[Entries taken from a collection]
▬▬▬▬▬▬
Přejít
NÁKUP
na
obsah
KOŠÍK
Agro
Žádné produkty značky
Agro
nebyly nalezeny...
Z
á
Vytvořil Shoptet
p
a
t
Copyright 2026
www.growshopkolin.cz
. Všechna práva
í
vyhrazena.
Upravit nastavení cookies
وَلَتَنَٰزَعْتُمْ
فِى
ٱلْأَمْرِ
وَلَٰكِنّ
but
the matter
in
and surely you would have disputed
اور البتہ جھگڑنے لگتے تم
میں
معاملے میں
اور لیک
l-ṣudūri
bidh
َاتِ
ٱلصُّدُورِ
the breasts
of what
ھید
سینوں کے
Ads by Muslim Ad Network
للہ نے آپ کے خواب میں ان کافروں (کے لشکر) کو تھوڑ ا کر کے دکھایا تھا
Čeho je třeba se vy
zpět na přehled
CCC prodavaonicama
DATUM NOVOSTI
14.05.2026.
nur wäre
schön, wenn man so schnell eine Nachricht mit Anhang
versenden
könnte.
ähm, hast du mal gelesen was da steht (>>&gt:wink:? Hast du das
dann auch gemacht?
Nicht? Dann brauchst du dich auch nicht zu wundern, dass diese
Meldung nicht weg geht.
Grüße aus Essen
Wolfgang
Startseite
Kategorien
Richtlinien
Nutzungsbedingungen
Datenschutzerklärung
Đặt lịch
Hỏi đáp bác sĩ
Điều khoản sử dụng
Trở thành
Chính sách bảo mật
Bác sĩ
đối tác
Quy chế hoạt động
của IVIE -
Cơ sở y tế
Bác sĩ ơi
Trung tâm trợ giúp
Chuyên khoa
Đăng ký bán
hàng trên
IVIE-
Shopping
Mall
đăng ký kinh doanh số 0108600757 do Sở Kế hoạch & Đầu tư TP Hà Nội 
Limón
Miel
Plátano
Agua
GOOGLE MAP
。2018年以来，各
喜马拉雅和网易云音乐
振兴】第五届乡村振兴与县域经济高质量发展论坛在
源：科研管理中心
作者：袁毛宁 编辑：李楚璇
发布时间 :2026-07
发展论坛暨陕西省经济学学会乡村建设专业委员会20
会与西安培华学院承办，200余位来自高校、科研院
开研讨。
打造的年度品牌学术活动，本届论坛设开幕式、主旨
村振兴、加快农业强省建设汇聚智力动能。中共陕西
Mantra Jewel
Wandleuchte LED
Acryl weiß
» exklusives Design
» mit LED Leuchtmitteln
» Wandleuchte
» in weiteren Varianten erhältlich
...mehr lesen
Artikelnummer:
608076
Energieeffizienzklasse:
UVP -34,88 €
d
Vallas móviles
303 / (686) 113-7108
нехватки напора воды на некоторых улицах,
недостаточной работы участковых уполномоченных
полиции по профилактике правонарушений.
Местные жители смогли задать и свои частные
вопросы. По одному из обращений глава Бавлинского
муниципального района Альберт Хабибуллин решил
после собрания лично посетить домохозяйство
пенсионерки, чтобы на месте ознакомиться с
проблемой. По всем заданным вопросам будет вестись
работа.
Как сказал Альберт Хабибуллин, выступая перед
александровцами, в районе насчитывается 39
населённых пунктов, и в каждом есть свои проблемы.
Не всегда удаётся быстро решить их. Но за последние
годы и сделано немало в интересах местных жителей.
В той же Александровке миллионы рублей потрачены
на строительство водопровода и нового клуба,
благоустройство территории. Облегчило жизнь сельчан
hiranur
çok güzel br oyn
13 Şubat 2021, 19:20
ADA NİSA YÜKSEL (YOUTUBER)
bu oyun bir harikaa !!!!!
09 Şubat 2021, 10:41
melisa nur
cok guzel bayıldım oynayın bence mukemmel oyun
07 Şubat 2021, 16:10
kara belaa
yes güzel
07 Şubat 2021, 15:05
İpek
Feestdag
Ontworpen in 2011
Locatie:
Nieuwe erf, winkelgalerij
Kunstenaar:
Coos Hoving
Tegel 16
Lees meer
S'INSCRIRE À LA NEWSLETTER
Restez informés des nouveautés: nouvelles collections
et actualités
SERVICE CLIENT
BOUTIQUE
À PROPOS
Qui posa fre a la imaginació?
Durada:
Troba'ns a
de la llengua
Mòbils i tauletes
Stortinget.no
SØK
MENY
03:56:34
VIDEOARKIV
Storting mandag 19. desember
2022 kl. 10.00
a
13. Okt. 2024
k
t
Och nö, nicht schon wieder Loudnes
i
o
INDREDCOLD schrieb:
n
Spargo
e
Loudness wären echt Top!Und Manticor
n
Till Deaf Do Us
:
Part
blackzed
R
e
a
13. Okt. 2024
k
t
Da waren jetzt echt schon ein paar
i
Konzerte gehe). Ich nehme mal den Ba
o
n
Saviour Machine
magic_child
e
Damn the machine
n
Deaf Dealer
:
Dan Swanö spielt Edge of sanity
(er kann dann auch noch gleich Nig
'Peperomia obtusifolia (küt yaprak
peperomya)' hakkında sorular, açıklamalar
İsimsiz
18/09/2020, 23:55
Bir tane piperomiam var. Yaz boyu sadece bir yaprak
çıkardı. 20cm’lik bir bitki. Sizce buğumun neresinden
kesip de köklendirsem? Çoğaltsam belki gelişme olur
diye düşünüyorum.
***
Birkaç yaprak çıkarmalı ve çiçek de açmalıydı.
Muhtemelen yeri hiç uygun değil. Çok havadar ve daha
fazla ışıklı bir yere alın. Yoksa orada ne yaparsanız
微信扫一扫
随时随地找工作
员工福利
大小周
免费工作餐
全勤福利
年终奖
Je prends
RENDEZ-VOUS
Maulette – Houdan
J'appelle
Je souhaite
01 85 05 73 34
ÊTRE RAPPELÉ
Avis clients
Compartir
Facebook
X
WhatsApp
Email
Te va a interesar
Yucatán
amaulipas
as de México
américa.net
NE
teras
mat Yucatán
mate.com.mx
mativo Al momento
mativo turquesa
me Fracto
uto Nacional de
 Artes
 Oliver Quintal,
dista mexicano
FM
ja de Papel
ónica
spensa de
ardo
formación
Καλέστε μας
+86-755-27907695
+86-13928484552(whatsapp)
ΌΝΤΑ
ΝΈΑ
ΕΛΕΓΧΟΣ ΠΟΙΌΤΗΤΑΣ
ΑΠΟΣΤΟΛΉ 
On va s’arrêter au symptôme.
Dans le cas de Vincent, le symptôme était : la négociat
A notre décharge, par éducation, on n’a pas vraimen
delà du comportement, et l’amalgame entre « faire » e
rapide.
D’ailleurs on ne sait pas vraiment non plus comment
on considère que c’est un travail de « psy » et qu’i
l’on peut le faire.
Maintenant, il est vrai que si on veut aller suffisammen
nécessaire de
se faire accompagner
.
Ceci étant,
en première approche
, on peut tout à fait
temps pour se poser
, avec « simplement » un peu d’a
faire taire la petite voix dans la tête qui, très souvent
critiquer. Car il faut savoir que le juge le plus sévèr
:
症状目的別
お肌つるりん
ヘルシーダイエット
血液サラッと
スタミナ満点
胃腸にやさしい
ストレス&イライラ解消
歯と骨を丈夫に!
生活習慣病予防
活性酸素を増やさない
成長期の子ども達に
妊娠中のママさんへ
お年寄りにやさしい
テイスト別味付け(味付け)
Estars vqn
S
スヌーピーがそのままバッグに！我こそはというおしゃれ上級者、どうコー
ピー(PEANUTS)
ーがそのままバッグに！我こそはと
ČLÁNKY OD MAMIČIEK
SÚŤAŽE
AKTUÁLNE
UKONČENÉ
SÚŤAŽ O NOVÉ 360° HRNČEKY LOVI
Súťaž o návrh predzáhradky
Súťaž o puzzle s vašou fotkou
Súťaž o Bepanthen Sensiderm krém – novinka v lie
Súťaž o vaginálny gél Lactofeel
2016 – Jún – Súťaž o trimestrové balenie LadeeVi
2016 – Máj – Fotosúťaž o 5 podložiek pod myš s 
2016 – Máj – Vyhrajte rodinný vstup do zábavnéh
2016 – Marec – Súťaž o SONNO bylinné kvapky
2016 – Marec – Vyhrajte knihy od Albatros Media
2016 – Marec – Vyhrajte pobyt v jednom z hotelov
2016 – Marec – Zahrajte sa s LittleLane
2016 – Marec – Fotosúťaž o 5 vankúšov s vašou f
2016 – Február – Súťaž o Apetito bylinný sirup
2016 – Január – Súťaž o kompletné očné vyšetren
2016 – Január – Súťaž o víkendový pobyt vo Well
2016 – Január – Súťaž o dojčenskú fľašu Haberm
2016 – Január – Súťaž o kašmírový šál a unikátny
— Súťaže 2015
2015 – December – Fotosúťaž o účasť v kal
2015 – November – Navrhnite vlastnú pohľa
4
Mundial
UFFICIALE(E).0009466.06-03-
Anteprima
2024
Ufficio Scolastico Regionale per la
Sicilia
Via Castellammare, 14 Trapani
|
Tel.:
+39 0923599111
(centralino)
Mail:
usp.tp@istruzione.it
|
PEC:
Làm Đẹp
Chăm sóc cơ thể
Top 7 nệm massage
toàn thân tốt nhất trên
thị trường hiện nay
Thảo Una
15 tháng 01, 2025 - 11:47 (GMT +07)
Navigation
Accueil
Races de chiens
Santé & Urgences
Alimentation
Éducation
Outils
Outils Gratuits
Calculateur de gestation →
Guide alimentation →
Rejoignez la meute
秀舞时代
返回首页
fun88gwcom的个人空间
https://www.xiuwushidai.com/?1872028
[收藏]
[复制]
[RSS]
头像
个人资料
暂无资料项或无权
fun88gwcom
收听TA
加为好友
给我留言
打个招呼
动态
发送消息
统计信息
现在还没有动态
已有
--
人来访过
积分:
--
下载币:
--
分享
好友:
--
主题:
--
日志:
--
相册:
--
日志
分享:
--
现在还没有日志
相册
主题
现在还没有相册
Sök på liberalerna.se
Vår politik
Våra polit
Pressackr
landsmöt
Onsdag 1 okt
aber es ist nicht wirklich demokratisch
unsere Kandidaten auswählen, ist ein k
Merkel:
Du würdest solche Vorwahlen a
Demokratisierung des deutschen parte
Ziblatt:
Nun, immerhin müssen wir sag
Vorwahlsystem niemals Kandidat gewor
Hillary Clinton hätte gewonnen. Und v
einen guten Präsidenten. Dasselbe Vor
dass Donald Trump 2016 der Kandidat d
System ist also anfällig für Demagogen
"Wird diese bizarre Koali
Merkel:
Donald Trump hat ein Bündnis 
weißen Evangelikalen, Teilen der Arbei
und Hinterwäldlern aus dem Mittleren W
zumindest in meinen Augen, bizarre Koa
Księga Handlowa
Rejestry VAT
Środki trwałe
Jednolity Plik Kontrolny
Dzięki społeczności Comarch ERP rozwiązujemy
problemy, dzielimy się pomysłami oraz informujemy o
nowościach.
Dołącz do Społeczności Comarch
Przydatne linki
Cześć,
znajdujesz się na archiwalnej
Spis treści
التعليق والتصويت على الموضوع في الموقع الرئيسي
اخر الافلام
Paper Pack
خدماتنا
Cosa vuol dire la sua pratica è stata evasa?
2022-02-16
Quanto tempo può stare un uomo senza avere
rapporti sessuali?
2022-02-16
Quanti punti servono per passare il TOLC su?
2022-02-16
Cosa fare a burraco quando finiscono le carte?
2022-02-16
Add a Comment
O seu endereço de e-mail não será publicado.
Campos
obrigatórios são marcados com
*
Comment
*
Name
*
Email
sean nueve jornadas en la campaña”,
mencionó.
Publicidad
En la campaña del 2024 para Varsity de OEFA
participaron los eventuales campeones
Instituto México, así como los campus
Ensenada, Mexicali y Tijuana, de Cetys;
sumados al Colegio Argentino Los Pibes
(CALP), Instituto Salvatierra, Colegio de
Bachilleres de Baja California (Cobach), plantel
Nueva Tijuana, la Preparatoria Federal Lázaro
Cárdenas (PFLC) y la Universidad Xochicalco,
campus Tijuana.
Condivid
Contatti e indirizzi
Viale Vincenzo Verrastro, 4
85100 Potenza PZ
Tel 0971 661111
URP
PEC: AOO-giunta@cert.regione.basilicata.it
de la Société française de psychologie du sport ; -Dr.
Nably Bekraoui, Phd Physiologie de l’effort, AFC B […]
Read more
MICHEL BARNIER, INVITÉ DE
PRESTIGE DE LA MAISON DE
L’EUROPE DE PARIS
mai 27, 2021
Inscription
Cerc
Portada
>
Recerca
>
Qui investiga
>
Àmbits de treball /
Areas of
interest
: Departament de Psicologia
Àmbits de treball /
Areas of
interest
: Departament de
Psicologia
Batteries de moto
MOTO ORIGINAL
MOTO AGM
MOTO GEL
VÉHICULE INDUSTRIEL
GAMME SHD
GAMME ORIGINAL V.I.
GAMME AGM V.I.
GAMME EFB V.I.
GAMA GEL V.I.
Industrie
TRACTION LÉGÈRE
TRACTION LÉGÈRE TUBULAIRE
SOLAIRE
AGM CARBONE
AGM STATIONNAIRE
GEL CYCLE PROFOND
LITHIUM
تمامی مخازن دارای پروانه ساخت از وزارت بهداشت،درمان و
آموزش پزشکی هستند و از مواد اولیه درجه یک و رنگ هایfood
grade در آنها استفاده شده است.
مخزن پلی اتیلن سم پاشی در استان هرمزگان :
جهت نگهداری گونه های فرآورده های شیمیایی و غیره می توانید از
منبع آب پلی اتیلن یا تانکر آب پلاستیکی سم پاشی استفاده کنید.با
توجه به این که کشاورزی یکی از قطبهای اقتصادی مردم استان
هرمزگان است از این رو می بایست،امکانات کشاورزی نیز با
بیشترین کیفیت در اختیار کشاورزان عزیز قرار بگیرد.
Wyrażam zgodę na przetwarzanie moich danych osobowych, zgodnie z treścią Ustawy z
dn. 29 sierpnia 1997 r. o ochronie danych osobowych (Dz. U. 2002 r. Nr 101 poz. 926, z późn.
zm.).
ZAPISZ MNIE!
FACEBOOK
▬▬▬▬▬▬
The problem>
Show the lines from the data above that contain the string "Departament".

Task response>
: Departament de Psicologia
: Departament de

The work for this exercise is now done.